17-690 Seminar in Software Process
Intermittent
The Seminar in Software Process course is a self-study and discussion course. Discussions center on how to implement effective and efficient software processes. The focus of the seminar is on systematic approaches to building software better, faster, and cheaper. A variety of process improvement and quality management strategies are discussed, including Total Quality Management, Baldrige Award, ISO 9001, ISO 15504 (SPICE), and others, but the course is primarily structured around the staged approach to improvement from the Capability Maturity Model (CMM).
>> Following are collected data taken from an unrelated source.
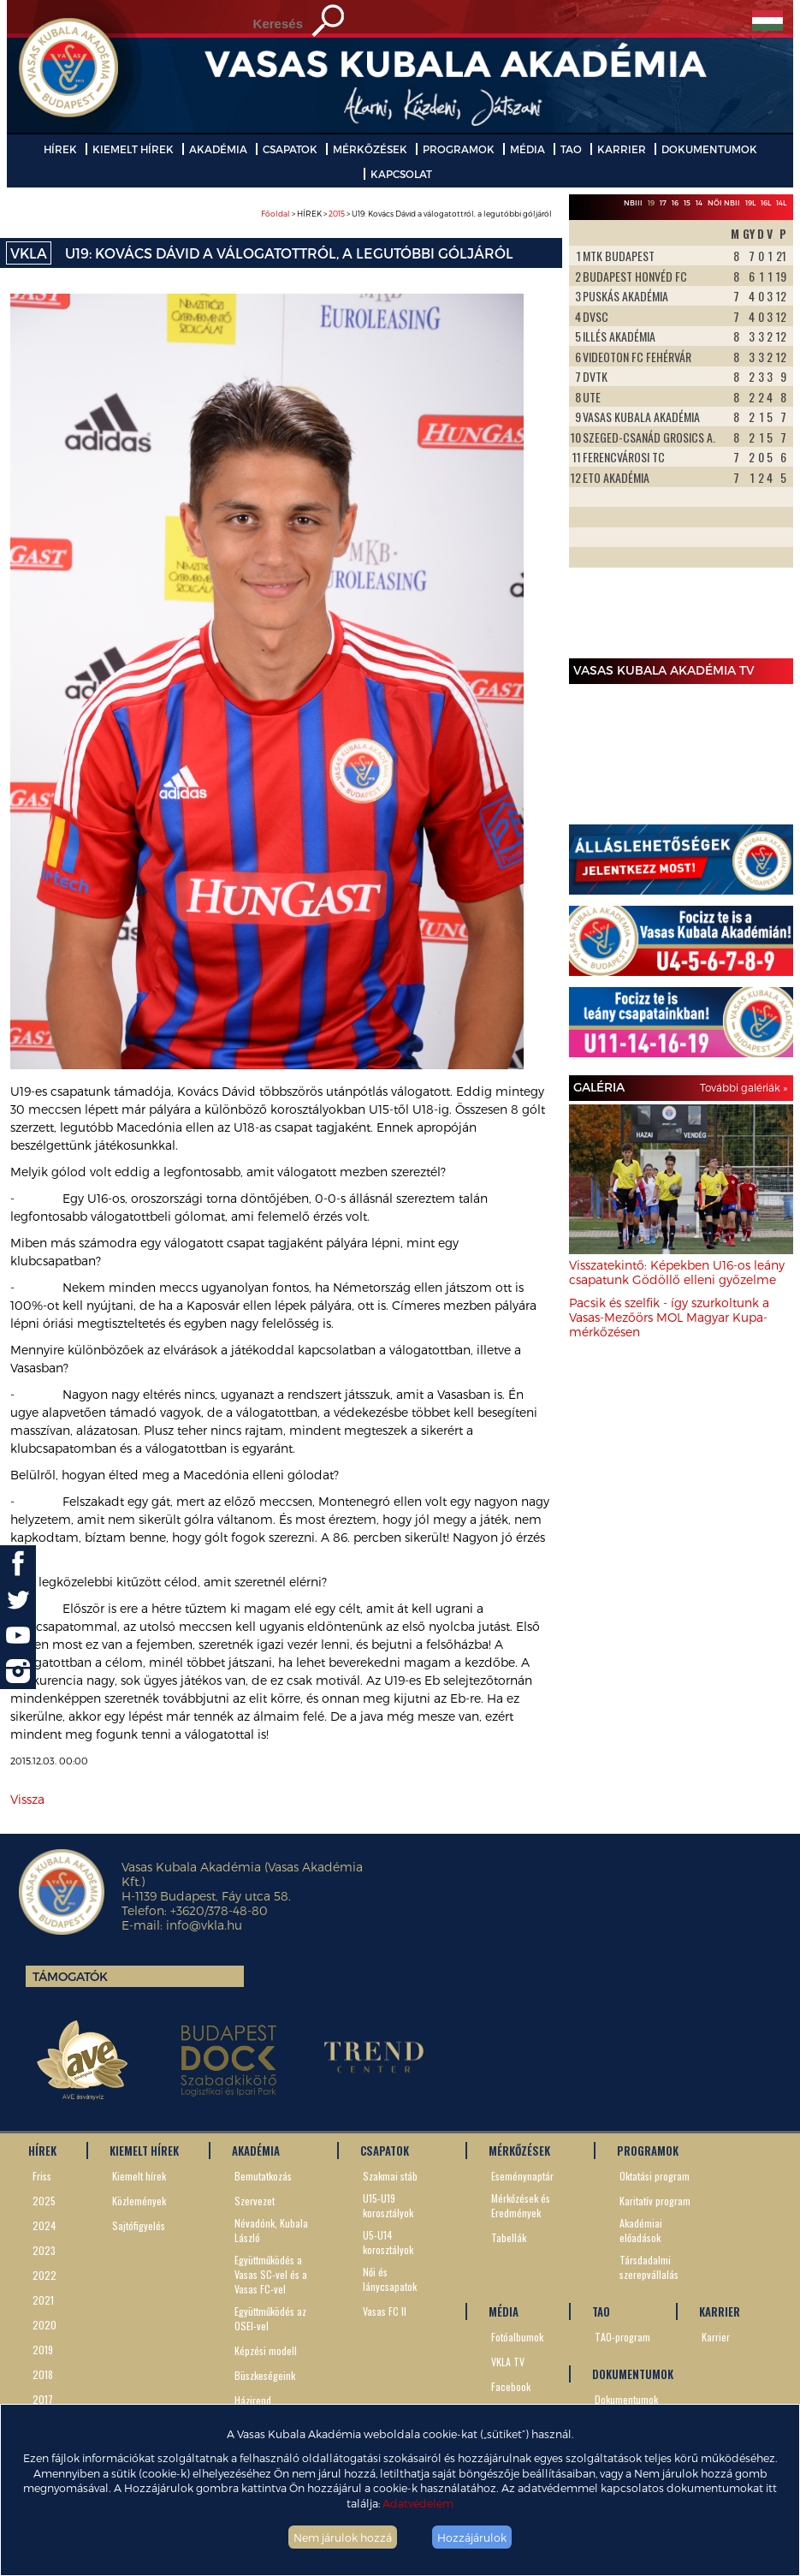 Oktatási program (654, 2175)
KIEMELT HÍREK (133, 149)
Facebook (510, 2386)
Specific topics that are covered included software project management, configuration management, quality assurance, organizational learning, process definition, training, peer reviews, team building, change management, measurement, and statistical process control. These topics are addressed from a process management perspective. Required Textbook: M.B. Chrissis, M.D. Konrad, and S. Shrum, "CMMI: Guidelines for Process Integration and Product Improvement, Second Edition," Addison-Wesley, 2006, or you can use the online SEI technical reports, which are free. Note that the third edition of this book is planned for March 2011. This is a graduate course. Only undergrad SE minors may take this course.